Il secondo è contrattuale: chiedere tempestivamente tutto ciò che il contratto e il codice consentono per riequilibrare la commessa, a partire dalla revisione prezzi obbligatoria ex art. 60 e dalle modifiche/varianti ex art. 120. Molte crisi apparentemente “finanziarie” sono in realtà crisi da margine negativo non corretto in tempo.

Il terzo è organizzativo: mappare le lavorazioni subappaltate, i soggetti essenziali della filiera, i punti tecnici critici e le responsabilità solidali. Finché questa mappa non è chiara, ogni piano è teorico.

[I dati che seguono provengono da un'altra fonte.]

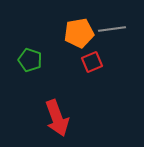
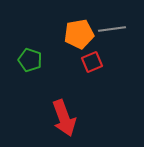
orange pentagon: moved 1 px down
red arrow: moved 7 px right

Il quarto è reputazionale e amministrativo: la stazione appaltante non va scoperta “controparte” troppo tardi. Se la commessa è salvabile, la linea difensiva deve essere orientata a dimostrare capacità di prosecuzione, serietà documentale, presenza di uno strumento giuridico appropriato e assenza di vuoti esecutivi tali da giustificare lo scorrimento della graduatoria.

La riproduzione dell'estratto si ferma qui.